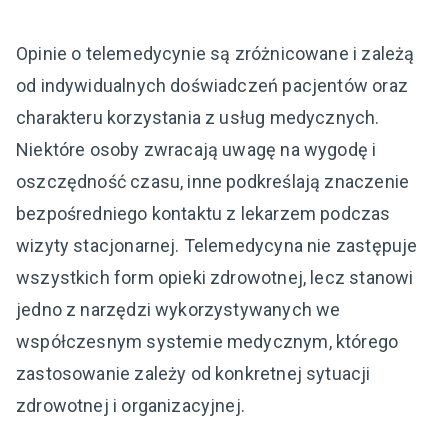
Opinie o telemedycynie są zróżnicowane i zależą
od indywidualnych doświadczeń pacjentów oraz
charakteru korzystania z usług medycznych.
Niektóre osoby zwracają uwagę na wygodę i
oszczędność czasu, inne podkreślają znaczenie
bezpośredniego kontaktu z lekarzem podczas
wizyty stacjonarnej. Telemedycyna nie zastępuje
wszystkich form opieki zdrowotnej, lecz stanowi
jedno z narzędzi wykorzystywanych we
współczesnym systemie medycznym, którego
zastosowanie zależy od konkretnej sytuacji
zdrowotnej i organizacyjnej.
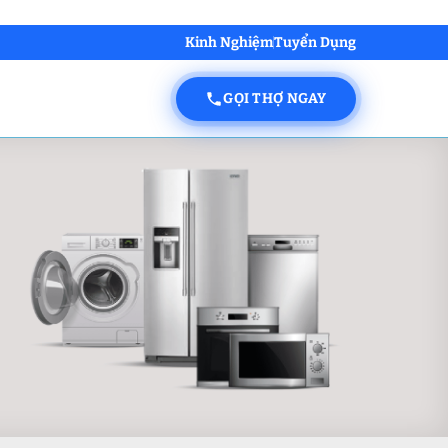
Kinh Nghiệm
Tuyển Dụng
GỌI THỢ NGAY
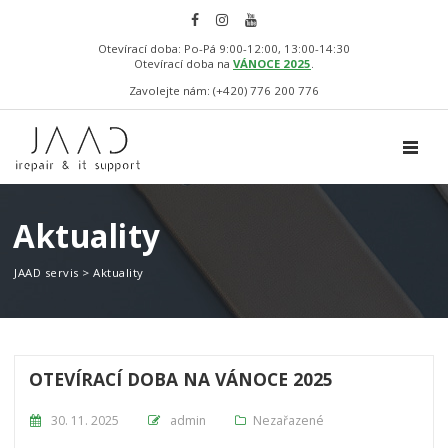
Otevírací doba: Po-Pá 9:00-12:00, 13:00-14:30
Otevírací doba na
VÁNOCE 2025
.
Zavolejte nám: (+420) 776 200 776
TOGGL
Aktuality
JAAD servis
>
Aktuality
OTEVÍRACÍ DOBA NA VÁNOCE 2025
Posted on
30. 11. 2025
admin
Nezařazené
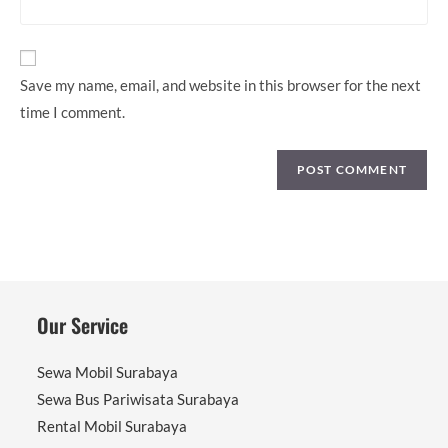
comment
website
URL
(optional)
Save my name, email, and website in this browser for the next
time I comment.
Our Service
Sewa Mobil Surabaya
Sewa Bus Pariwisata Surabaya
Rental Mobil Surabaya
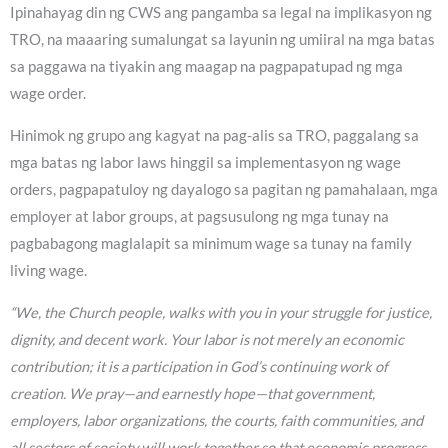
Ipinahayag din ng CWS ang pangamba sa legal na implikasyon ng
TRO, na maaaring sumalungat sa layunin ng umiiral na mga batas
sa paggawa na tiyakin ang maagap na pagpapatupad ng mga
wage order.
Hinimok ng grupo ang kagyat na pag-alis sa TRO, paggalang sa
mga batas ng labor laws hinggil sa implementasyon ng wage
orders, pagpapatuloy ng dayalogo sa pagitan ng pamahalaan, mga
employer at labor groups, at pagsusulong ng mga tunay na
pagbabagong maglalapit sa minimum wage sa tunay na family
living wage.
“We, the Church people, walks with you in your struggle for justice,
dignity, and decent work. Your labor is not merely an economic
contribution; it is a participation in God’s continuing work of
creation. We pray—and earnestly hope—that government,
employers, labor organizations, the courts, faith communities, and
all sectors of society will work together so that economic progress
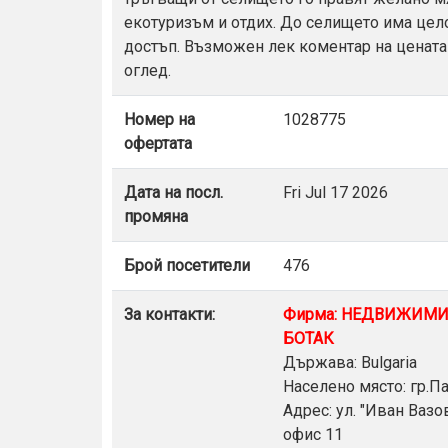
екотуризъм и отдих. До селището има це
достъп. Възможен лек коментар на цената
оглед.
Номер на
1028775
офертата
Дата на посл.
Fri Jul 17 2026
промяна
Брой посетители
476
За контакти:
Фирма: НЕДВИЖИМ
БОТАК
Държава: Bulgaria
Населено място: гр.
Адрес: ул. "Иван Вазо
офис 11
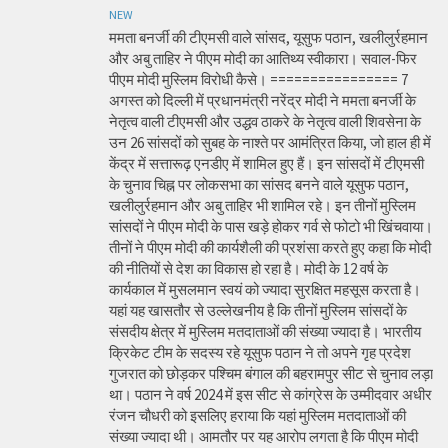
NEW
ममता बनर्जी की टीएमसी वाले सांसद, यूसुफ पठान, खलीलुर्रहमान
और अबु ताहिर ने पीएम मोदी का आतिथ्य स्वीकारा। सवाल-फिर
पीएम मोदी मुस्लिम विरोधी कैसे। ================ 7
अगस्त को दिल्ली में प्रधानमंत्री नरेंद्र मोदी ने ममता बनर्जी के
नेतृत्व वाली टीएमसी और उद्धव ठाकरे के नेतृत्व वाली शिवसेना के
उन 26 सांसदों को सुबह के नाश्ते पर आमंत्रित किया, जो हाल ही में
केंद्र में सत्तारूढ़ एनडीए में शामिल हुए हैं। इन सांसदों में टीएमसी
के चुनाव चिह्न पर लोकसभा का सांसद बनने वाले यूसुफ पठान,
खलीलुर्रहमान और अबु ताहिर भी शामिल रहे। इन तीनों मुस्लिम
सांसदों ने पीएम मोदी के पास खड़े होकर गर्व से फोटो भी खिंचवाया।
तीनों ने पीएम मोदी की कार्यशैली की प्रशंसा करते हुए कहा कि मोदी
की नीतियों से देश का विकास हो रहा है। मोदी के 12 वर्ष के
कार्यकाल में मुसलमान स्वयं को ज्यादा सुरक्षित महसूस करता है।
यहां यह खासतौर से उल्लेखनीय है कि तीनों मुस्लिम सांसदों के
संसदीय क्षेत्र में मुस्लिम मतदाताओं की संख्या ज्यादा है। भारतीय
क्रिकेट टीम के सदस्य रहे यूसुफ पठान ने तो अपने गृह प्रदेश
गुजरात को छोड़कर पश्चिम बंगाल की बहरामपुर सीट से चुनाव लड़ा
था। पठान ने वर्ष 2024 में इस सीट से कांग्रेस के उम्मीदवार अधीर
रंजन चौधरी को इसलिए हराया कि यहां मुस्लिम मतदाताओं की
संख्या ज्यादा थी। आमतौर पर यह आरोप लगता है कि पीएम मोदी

+ + + +

_WORK REQUIRED_
Images stay out; everything else in the records must be given again exactly.

_RESPONSE TO THE TASK_
Opinie o telemedycynie są zróżnicowane i zależą
od indywidualnych doświadczeń pacjentów oraz
charakteru korzystania z usług medycznych.
Niektóre osoby zwracają uwagę na wygodę i
oszczędność czasu, inne podkreślają znaczenie
bezpośredniego kontaktu z lekarzem podczas
wizyty stacjonarnej. Telemedycyna nie zastępuje
wszystkich form opieki zdrowotnej, lecz stanowi
jedno z narzędzi wykorzystywanych we
współczesnym systemie medycznym, którego
zastosowanie zależy od konkretnej sytuacji
zdrowotnej i organizacyjnej.
Kinh Nghiệm
Tuyển Dụng
GỌI THỢ NGAY
Otevírací doba: Po-Pá 9:00-12:00, 13:00-14:30
Otevírací doba na
VÁNOCE 2025
.
Zavolejte nám: (+420) 776 200 776
TOGGL
Aktuality
JAAD servis
>
Aktuality
OTEVÍRACÍ DOBA NA VÁNOCE 2025
Posted on
30. 11. 2025
admin
Nezařazené
comment
website
URL
(optional)
Save my name, email, and website in this browser for the next
time I comment.
Our Service
Sewa Mobil Surabaya
Sewa Bus Pariwisata Surabaya
Rental Mobil Surabaya
Ipinahayag din ng CWS ang pangamba sa legal na implikasyon ng
TRO, na maaaring sumalungat sa layunin ng umiiral na mga batas
sa paggawa na tiyakin ang maagap na pagpapatupad ng mga
wage order.
Hinimok ng grupo ang kagyat na pag-alis sa TRO, paggalang sa
mga batas ng labor laws hinggil sa implementasyon ng wage
orders, pagpapatuloy ng dayalogo sa pagitan ng pamahalaan, mga
employer at labor groups, at pagsusulong ng mga tunay na
pagbabagong maglalapit sa minimum wage sa tunay na family
living wage.
“We, the Church people, walks with you in your struggle for justice,
dignity, and decent work. Your labor is not merely an economic
contribution; it is a participation in God’s continuing work of
creation. We pray—and earnestly hope—that government,
employers, labor organizations, the courts, faith communities, and
all sectors of society will work together so that economic progress
екотуризъм и отдих. До селището има це
достъп. Възможен лек коментар на цената
оглед.
Номер на
1028775
офертата
Дата на посл.
Fri Jul 17 2026
промяна
Брой посетители
476
За контакти:
Фирма: НЕДВИЖИМ
БОТАК
Държава: Bulgaria
Населено място: гр.
Адрес: ул. "Иван Вазо
офис 11
NEW
ममता बनर्जी की टीएमसी वाले सांसद, यूसुफ पठान, खलीलुर्रहमान
और अबु ताहिर ने पीएम मोदी का आतिथ्य स्वीकारा। सवाल-फिर
पीएम मोदी मुस्लिम विरोधी कैसे। ================ 7
अगस्त को दिल्ली में प्रधानमंत्री नरेंद्र मोदी ने ममता बनर्जी के
नेतृत्व वाली टीएमसी और उद्धव ठाकरे के नेतृत्व वाली शिवसेना के
उन 26 सांसदों को सुबह के नाश्ते पर आमंत्रित किया, जो हाल ही में
केंद्र में सत्तारूढ़ एनडीए में शामिल हुए हैं। इन सांसदों में टीएमसी
के चुनाव चिह्न पर लोकसभा का सांसद बनने वाले यूसुफ पठान,
खलीलुर्रहमान और अबु ताहिर भी शामिल रहे। इन तीनों मुस्लिम
सांसदों ने पीएम मोदी के पास खड़े होकर गर्व से फोटो भी खिंचवाया।
तीनों ने पीएम मोदी की कार्यशैली की प्रशंसा करते हुए कहा कि मोदी
की नीतियों से देश का विकास हो रहा है। मोदी के 12 वर्ष के
कार्यकाल में मुसलमान स्वयं को ज्यादा सुरक्षित महसूस करता है।
यहां यह खासतौर से उल्लेखनीय है कि तीनों मुस्लिम सांसदों के
संसदीय क्षेत्र में मुस्लिम मतदाताओं की संख्या ज्यादा है। भारतीय
क्रिकेट टीम के सदस्य रहे यूसुफ पठान ने तो अपने गृह प्रदेश
गुजरात को छोड़कर पश्चिम बंगाल की बहरामपुर सीट से चुनाव लड़ा
था। पठान ने वर्ष 2024 में इस सीट से कांग्रेस के उम्मीदवार अधीर
रंजन चौधरी को इसलिए हराया कि यहां मुस्लिम मतदाताओं की
संख्या ज्यादा थी। आमतौर पर यह आरोप लगता है कि पीएम मोदी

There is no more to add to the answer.